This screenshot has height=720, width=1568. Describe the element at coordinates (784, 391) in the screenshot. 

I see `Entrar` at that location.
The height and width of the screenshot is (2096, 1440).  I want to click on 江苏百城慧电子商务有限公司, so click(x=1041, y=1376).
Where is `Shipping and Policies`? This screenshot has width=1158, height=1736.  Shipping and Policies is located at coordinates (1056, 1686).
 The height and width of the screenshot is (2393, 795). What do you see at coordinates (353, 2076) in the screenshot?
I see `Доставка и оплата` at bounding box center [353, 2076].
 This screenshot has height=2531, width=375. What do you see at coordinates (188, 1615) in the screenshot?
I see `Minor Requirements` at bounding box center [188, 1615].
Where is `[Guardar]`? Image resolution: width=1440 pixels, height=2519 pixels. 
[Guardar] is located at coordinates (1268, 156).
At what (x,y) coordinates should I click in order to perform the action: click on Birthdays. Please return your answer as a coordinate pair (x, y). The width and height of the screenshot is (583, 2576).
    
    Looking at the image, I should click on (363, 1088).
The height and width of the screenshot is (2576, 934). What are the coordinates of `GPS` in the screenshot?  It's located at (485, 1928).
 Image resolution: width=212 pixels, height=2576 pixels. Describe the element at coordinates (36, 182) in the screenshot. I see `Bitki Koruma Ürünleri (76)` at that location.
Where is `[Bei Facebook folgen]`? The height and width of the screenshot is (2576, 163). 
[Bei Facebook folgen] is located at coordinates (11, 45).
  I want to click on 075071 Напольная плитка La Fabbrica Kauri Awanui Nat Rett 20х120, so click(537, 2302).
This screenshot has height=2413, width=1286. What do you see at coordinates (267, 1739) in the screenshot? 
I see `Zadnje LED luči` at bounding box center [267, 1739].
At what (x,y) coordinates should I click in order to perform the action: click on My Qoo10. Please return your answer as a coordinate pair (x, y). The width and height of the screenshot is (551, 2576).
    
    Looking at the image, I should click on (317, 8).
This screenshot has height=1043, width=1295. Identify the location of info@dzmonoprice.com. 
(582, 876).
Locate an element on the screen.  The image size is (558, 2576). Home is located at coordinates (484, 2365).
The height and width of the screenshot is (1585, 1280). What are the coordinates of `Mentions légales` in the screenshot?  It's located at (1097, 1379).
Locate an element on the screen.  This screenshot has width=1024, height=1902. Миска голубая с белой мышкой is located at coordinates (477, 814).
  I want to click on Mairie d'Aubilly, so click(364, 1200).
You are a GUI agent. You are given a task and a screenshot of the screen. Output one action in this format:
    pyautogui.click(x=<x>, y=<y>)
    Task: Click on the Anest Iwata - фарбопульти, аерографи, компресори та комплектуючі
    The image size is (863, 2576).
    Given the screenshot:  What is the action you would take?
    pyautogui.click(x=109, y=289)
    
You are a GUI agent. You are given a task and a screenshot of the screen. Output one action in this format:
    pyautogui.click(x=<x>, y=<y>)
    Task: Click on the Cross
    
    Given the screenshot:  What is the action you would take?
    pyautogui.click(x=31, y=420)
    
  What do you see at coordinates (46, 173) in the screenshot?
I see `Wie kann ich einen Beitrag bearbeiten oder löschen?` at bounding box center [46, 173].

- Action item:
After reading through the records, retype all of them exactly.

- Output below:
This screenshot has height=720, width=1568. Describe the element at coordinates (784, 391) in the screenshot. 

I see `Entrar` at that location.
The height and width of the screenshot is (2096, 1440).  I want to click on 江苏百城慧电子商务有限公司, so click(x=1041, y=1376).
Where is `Shipping and Policies`? This screenshot has width=1158, height=1736.  Shipping and Policies is located at coordinates (1056, 1686).
 The height and width of the screenshot is (2393, 795). What do you see at coordinates (353, 2076) in the screenshot?
I see `Доставка и оплата` at bounding box center [353, 2076].
 This screenshot has height=2531, width=375. What do you see at coordinates (188, 1615) in the screenshot?
I see `Minor Requirements` at bounding box center [188, 1615].
Where is `[Guardar]`? Image resolution: width=1440 pixels, height=2519 pixels. 
[Guardar] is located at coordinates (1268, 156).
At what (x,y) coordinates should I click in order to perform the action: click on Birthdays. Please return your answer as a coordinate pair (x, y). The width and height of the screenshot is (583, 2576).
    
    Looking at the image, I should click on (363, 1088).
The height and width of the screenshot is (2576, 934). What are the coordinates of `GPS` in the screenshot?  It's located at (485, 1928).
 Image resolution: width=212 pixels, height=2576 pixels. Describe the element at coordinates (36, 182) in the screenshot. I see `Bitki Koruma Ürünleri (76)` at that location.
Where is `[Bei Facebook folgen]`? The height and width of the screenshot is (2576, 163). 
[Bei Facebook folgen] is located at coordinates (11, 45).
  I want to click on 075071 Напольная плитка La Fabbrica Kauri Awanui Nat Rett 20х120, so click(537, 2302).
This screenshot has height=2413, width=1286. What do you see at coordinates (267, 1739) in the screenshot? 
I see `Zadnje LED luči` at bounding box center [267, 1739].
At what (x,y) coordinates should I click in order to perform the action: click on My Qoo10. Please return your answer as a coordinate pair (x, y). The width and height of the screenshot is (551, 2576).
    
    Looking at the image, I should click on (317, 8).
This screenshot has height=1043, width=1295. Identify the location of info@dzmonoprice.com. 
(582, 876).
Locate an element on the screen.  The image size is (558, 2576). Home is located at coordinates (484, 2365).
The height and width of the screenshot is (1585, 1280). What are the coordinates of `Mentions légales` in the screenshot?  It's located at (1097, 1379).
Locate an element on the screen.  This screenshot has width=1024, height=1902. Миска голубая с белой мышкой is located at coordinates (477, 814).
  I want to click on Mairie d'Aubilly, so click(364, 1200).
You are a GUI agent. You are given a task and a screenshot of the screen. Output one action in this format:
    pyautogui.click(x=<x>, y=<y>)
    Task: Click on the Anest Iwata - фарбопульти, аерографи, компресори та комплектуючі
    The image size is (863, 2576).
    Given the screenshot:  What is the action you would take?
    pyautogui.click(x=109, y=289)
    
You are a GUI agent. You are given a task and a screenshot of the screen. Output one action in this format:
    pyautogui.click(x=<x>, y=<y>)
    Task: Click on the Cross
    
    Given the screenshot:  What is the action you would take?
    pyautogui.click(x=31, y=420)
    
  What do you see at coordinates (46, 173) in the screenshot?
I see `Wie kann ich einen Beitrag bearbeiten oder löschen?` at bounding box center [46, 173].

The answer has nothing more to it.